§ What is needed
Go through the entries below and pick out every line with "проекты".

Records from a collection:
==============================
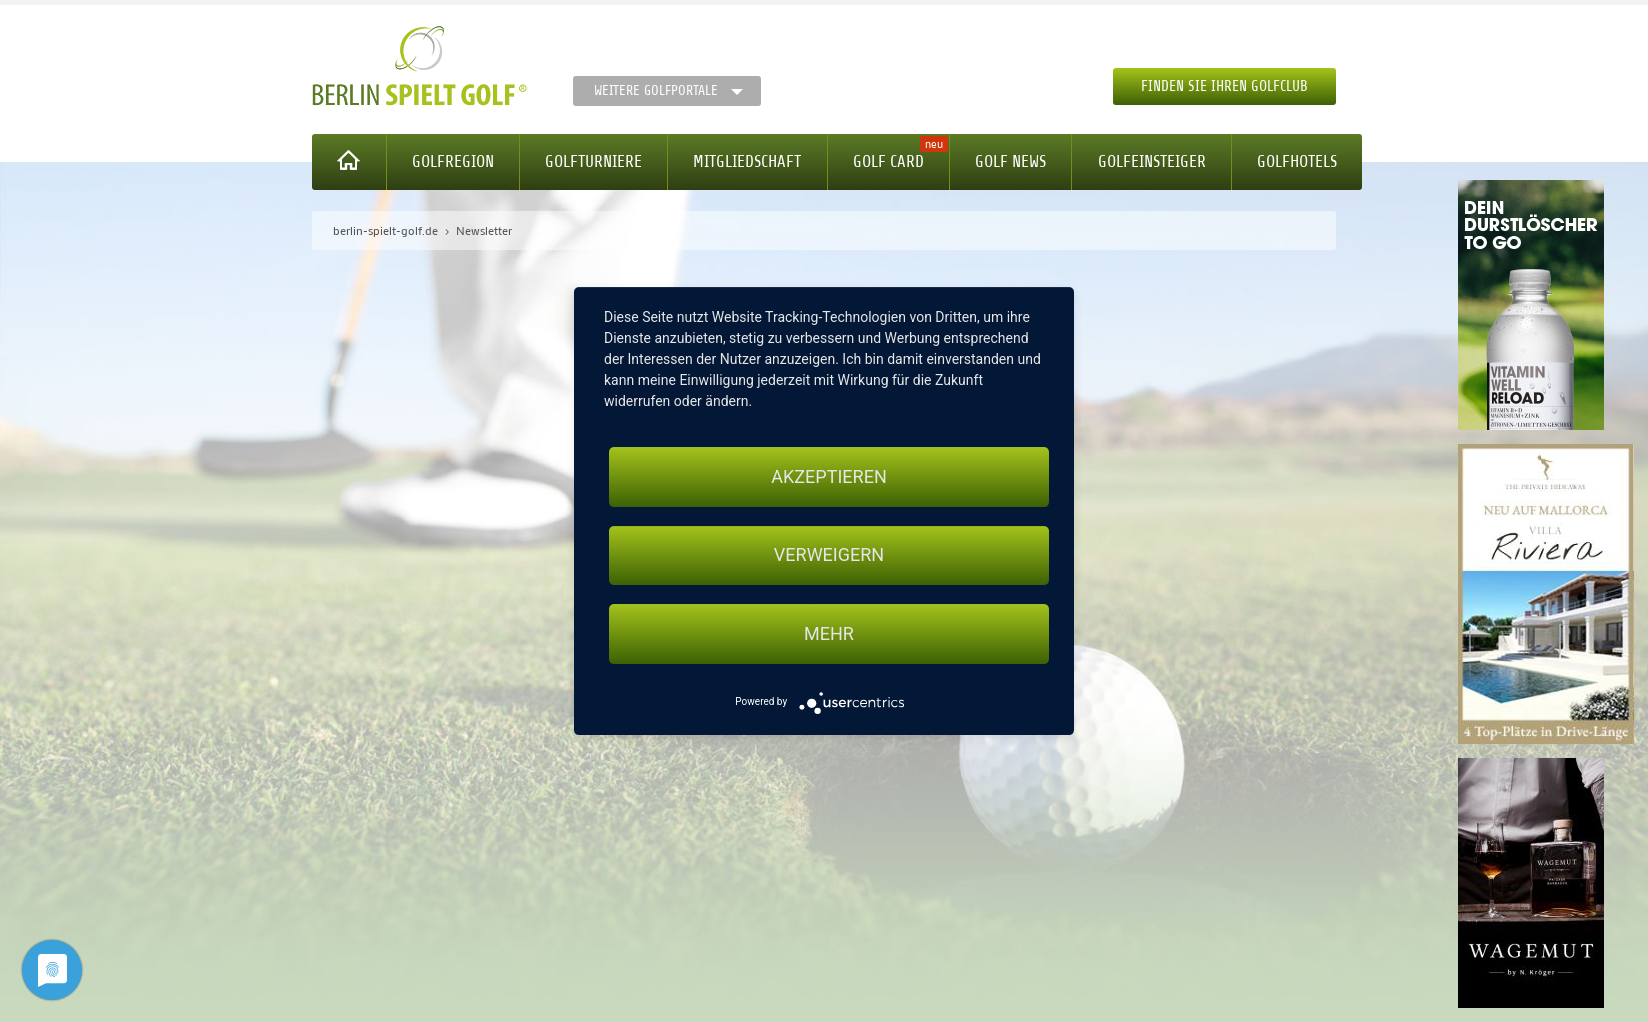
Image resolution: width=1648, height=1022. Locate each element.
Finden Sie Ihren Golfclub (1224, 86)
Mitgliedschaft (747, 161)
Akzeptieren (828, 476)
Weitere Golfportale (656, 90)
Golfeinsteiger (1152, 161)
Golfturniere (593, 161)
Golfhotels (1297, 161)
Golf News (1010, 161)
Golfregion (453, 161)
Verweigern (829, 555)
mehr (829, 633)
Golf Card (888, 161)
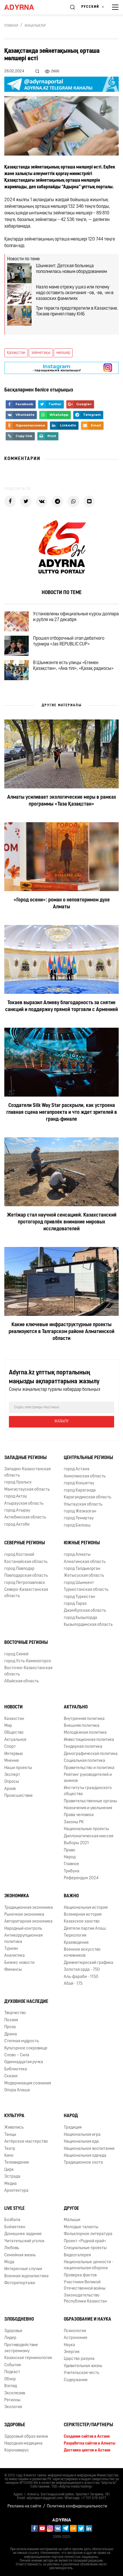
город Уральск (18, 1482)
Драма (10, 2034)
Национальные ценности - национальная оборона (88, 2265)
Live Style (14, 2208)
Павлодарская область (26, 1576)
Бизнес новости (19, 1963)
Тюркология (75, 1935)
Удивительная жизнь (83, 2366)
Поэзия (11, 2020)
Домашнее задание (23, 2234)
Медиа (10, 2184)
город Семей (16, 1654)
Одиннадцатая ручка (23, 2062)
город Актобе (17, 1524)
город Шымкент (79, 1583)
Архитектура (16, 2191)
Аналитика (14, 1956)
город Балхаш (77, 1525)
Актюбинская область (25, 1517)
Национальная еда (81, 2141)
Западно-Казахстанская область (27, 1472)
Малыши (72, 2220)
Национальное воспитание (89, 2149)
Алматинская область (84, 1562)
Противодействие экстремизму (21, 2348)
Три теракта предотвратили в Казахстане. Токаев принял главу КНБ (77, 311)
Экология (13, 2407)
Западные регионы (25, 1458)
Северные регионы (24, 1543)
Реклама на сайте (24, 2506)
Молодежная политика (85, 1733)
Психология (75, 2331)
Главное (71, 1864)
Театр (9, 2149)
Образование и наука (87, 2319)
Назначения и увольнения (88, 1808)
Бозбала (12, 2220)
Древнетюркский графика (88, 1963)
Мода (9, 2262)
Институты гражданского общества (88, 1791)
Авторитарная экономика (28, 1921)
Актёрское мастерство (26, 2141)
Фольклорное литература (88, 2234)
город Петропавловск (24, 1583)
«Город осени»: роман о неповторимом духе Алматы (62, 903)
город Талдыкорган (82, 1569)
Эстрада (12, 2177)
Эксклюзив (14, 2393)
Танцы (10, 2135)
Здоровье (13, 2331)
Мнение (11, 1761)
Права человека (79, 1815)
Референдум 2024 (81, 1878)
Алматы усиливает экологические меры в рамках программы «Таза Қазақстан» (61, 801)
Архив (10, 1789)
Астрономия (75, 2338)
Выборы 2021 (76, 1843)
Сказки (11, 2076)
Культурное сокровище (25, 2048)
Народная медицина (23, 2443)
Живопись (14, 2127)
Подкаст (12, 2372)
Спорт (10, 1747)
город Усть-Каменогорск (27, 1661)
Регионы (12, 2400)
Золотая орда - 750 (82, 1970)
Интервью (13, 1754)
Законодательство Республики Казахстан (85, 2298)
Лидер (10, 2338)
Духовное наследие (26, 2001)
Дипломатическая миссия (88, 1836)
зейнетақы (40, 353)
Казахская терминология (28, 2358)
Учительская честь (81, 2373)
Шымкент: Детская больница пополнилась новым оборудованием (71, 269)
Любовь (11, 2248)
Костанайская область (25, 1562)
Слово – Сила (16, 2055)
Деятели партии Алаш (85, 1929)
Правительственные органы (90, 1801)
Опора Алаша (17, 2090)
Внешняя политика (81, 1726)
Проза (10, 2027)
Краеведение (76, 1943)
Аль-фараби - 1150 (81, 1977)
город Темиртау (79, 1518)
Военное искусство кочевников (82, 1952)
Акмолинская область (84, 1476)
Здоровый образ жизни (26, 2437)
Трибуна (71, 1871)
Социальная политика (84, 1761)
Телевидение (16, 2162)
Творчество (15, 2013)
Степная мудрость (21, 2041)
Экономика (16, 1896)
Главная (11, 26)
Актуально (76, 1707)
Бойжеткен (14, 2227)
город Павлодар (19, 1569)
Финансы (13, 1970)
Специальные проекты (85, 2248)
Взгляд (10, 2386)
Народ (70, 1857)
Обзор (10, 2379)
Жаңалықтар (35, 26)
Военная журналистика (26, 2276)
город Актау (15, 1496)
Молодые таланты (81, 2227)
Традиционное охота (83, 2162)
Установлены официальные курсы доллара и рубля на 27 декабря (76, 617)
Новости (13, 1707)
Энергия (71, 2352)
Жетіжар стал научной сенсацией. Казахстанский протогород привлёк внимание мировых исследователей (61, 1222)
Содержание (76, 2380)
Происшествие (18, 1796)
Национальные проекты (86, 1829)
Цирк (9, 2170)
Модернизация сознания (27, 2083)
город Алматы (77, 1555)
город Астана (76, 1469)
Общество (14, 1733)
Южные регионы (82, 1543)
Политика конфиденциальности (77, 2506)
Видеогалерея (77, 2255)
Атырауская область (23, 1504)
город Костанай (19, 1555)
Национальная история (85, 1908)
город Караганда (80, 1490)
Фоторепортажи (19, 2283)
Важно (71, 1896)
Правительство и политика (89, 1768)
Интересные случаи (23, 2269)
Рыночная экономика (24, 1914)
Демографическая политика (91, 1754)
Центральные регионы (88, 1458)
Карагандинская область (87, 1497)
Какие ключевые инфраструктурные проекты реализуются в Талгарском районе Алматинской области (61, 1331)
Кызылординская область (88, 1625)
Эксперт (12, 1775)
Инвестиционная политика (89, 1740)
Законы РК (74, 1822)
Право (69, 1850)
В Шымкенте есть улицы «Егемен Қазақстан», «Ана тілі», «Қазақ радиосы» (73, 666)
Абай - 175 (73, 1984)
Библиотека (15, 2069)
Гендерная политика (83, 1747)
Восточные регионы (26, 1642)
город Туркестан (79, 1597)
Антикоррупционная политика (23, 1938)
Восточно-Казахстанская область (28, 1671)
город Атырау (17, 1510)
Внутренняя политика (84, 1719)
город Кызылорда (80, 1618)
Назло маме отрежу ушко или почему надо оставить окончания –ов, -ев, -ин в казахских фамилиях (75, 293)
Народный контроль (23, 1929)
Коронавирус (16, 2450)
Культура (14, 2116)
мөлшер (63, 353)
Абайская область (21, 1681)
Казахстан (14, 1719)
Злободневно (19, 2319)
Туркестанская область (86, 1590)
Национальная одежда (85, 2156)
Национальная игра (82, 2135)
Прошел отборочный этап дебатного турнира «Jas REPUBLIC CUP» (68, 641)
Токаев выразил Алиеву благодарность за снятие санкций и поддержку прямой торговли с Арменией (61, 1006)
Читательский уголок (24, 2241)
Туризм (11, 1949)
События (12, 2365)
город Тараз (75, 1604)
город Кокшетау (79, 1483)
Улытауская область (83, 1504)
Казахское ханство (82, 1921)
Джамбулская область (85, 1611)
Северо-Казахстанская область (26, 1593)
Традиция (73, 2127)
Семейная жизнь (20, 2255)
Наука (69, 2345)
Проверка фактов (80, 2275)
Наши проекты (18, 1768)
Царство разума (79, 2359)
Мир (8, 1726)
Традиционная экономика (28, 1908)
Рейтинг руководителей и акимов (88, 1778)
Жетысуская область (84, 1576)
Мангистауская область (27, 1489)
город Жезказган (80, 1511)
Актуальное (15, 1740)
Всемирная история (82, 1914)
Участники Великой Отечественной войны (84, 2285)
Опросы (11, 1782)
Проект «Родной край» (85, 2241)
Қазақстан (16, 353)
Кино (9, 2156)
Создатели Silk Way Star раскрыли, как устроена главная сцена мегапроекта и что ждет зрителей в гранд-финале (61, 1112)
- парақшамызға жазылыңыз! (57, 367)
==============================
§ Task result
Специальные проекты (85, 2248)
Национальные проекты (86, 1829)
Какие ключевые инфраструктурные проекты реализуются в Талгарском районе Алматинской области (61, 1331)
Наши проекты (18, 1768)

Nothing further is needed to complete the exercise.